- Reign: circa 218 AD, during Elagabalus's rule
- Died: circa 218 AD

= Triccianus =

Usurper against Roman Emperor (c.218)

Aelius Decius Triccianus was a reputed Roman usurper, who revolted against Emperor Elagabalus. He revolted against Elagabalus using troops still loyal to Macrinus, the previous emperor who Elagabalus had overthrown, and who Triccianus had served under. The revolt was put down, and he was executed. A damnatio memoriae was issued against him, making it impossible to establish the date of his rebellion or death.

==History==
Triccianus was first recorded as being doorkeeper to the legate of Pannonia, before rising to become the praefectus legionis (legionary commander) of Legio II Parthica under Caracalla. He became involved in a plot to usurp the throne from Caracalla, with Macrinus. When Macrinus successfully seized the throne, Triccianus was rewarded with the post of provincial governor of Pannonia Inferior. During his time as governor, he used his legio, II Parthica, to repair the military roads in the province. Numerous milestones bore his name, however all of these were later removed by order of Elagabalus, as part of the decree of Damnatio memoriae (literally "condemnation of memory") against him. It is recorded that he also became a senator by way of special adlection.

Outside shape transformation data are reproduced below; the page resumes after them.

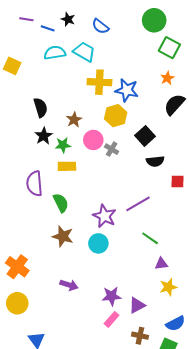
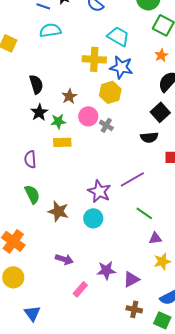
cyan trapezoid: (84, 52) -> (118, 36), moved
black square: (145, 136) -> (160, 112), moved
purple semicircle: (34, 184) -> (30, 159), size x0.7
green semicircle: (61, 203) -> (32, 194), moved
pink rectangle: (112, 319) -> (80, 289), moved

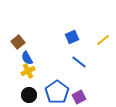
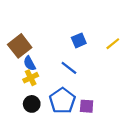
brown square: (18, 42) -> (20, 46), size x1.5
blue line: (79, 62) -> (69, 68), moved
purple square: (79, 97) -> (87, 106), turned 32

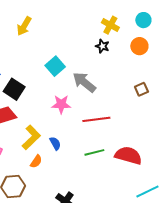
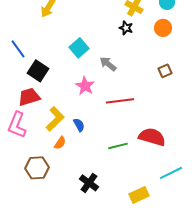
gray arrow: (84, 82) -> (108, 64), size x0.7
pink star: (61, 104) -> (85, 86), turned 30
green line: (94, 152) -> (118, 146), moved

After the overthrowal of Macrinus by Elagabalus, Elagabalus proceeded to depose Macrinus' loyal followers. A partial list of those targeted by Elagabalus is given by Cassius Dio: Triccianus, Castinus, Valerianus Poetus, and Seius Carus. Triccianus' revolt was of political necessity, as Elagabalus was certain to avenge the death of Caracalla, whom Elagabalus had claimed was his father, albeit illegitimately, in order to legitimize his claim upon the throne. Triccianus' obligation to Macrinus, to avenge his overthrow at the hands of Elagabalus, likewise necessitated his action. Several legios, including Triccianus' former command of II Parthica, thought highly of Macrinus, and thus were available to Triccianus to use to stage his revolt. He was defeated and executed by Elagabalus, and then had a damnatio memoriae declared against him. Because of this damnatio memoriae, even the date of his death is impossible to firmly establish, as well as the date of his revolt. Contemporary sources do not mention if he actually claimed the title of emperor (augustus), and simply mention that he was executed for his murder of Caracalla.